At some point, this time we’re living through will be narrativized. Things could have been another way, but here we are. That’s disappointing of course—things could have been otherwise!—but “Tapestry” reminds me of possibility and patience, and my own limitless imagination. It didn’t have to be this way, but it is. What else could be?
Read “Tapestry” in All Aunt Hagar’s Children by Edward P. Jones (2006). (A PDF of the story was sent to subscribers. If you don’t want to miss future stories, be sure to subscribe!)
This month I read stories from The Miniature Wife & Other Stories by Manuel Gonzales (2013) and All Aunt Hagar’s Children by Edward P. Jones (2006)
Tell us what stories you read this month! Any thoughts on “Tapestry”? I’ll select one commenter to snail-mail a short story to.
In need of story recommendations? I’ve compiled a list here.
Stories I read last month:
1. “A Jury of her peers” by Susan Glaspell: Probably one of the first whydunnit stories? Loved this one a lot.
2. “The Heart Fails Without Warning” by Hilary Mantel
3. “The Twins” by Muriel Spark: I read this one every day for a week, and every day I changed my interpretation. It was like solving a Rubik’s cube that was fighting back.
4. “Sarah Cole: A Type of Love Story” by Russell Banks: I found the way the narrator kept changing between first-person and third-person narration very interesting.
5. Claire Keegan’s “Foster” and “So Late in the Day”: Loved both.
6. “Nothing Ruins a Good Story Like an Eyewitness” by Matt Cashion
7. “The Wall” by Meron Hadero: The ending was quite moving.
8. “Death of a Bachelor” by Arthur Schnitzler
9. “Everyday Use” by Alice Walker: The way she used the names was cool.
10. “Interpreter of Maladies” by Jhumpa Lahiri
11. “Prophecy” by Kanak Kapur: POV was interesting.
12. And last but not the least, “The First Day” by Edward P. Jones: This was my first Jones story. What a coincidence that you shared one from the same author! At first, this one seemed like a simple story. But when I read it a few times, I realized what a great little story it was.
Thanks for sharing “Tapestry.” I’ll read it this month.
Rachel, thank you so much for sharing this. I find it so moving that Anne is trying to integrate snow into her tapestry when she has never seen it. Yet the circumstances that lead her to see snow are the same circumstances that means she abandons the tapestry. Still working out what it all means, but I appreciate your insights on the nature of fiction, and fiction in fiction.

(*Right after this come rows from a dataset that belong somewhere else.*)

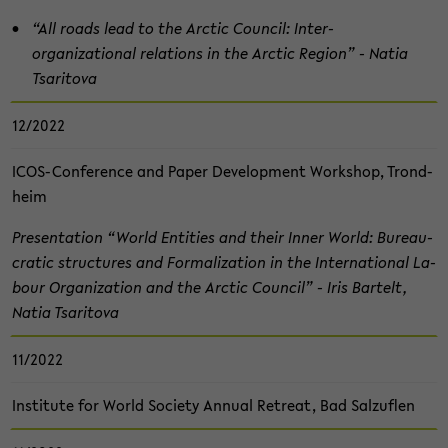
“All roads lead to the Arc­tic Coun­cil: Inter-​
organizational re­la­ti­ons in the Arc­tic Re­gi­on” - Natia
Tsari­to­va
12/2022
ICOS-​Conference and Paper De­ve­lo­p­ment Work­shop, Trond­
heim
Pre­sen­ta­ti­on “World En­ti­ties and their Inner World: Bu­reau­
cra­tic struc­tu­res and For­ma­liza­ti­on in the In­ter­na­tio­nal La­
bour Or­ga­niza­ti­on and the Arc­tic Coun­cil” - Iris Bar­telt,
Natia Tsari­to­va
11/2022
In­sti­tu­te for World So­cie­ty An­nu­al Re­tre­at, Bad Sal­zu­flen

Lately I have been reading Jessi Jezewska Stevens’ collection ‘Ghost Pains’. Sometimes I (we?) think of short stories as a brutal, miserly medium, but her story ‘Rumpel’ really shows how big the boundaries can be/what room for play there is in short fiction.
I’ve also been reading César Aira. I find myself constantly asking of his stories ‘at what point did this piece (which seem often to be just a person musing or physics embodied in a situation) become a story?’ which is a very happy challenge.